Replit has bet big on Nix because we believe in a future where developers are free from the drudgery of setting up their development and production environments. A world where onboarding a co-worker is as simple as forking a Repl. When you use Nix to describe your environment, you don’t have to redo your setup everywhere you want your code to work. As Mitchell Hashimoto, founder of Hashicorp, said:
one big benefit is that once you adopt Nix, you can get a consistent environment across development (on both Linux and Mac), CI, and production.
Since early last year, all new Repls have been powered by Nix. Fast-forward to today, we're providing nearly a million software artifacts for instant installation, all without counting against your Repl's storage limits.
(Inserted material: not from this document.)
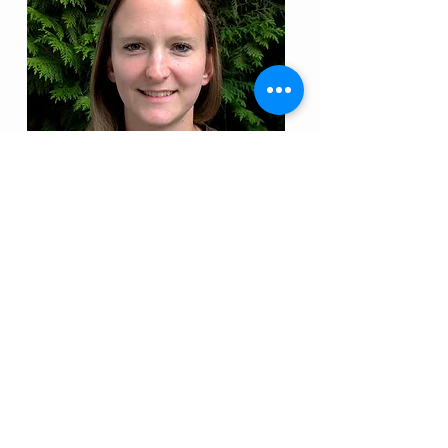
Petra Müller
Administration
But that was just the beginning, we want to give you more power to configure Repls how you would like and to increase Repl portability with other platforms. We want to give you access to an even larger collection of Nix packages: ones that were published years ago, and the latest ones published today. We also want you to be able to use Nix Flakes on Replit: it shouldn’t require extra work to configure development environments on every platform. Write a Nix Flake once and have the same reproducible environment everywhere.
To achieve this, we’re going to need a way to merge Nix stores! But first let’s dive into the details of how we use Nix to create reproducible development environments.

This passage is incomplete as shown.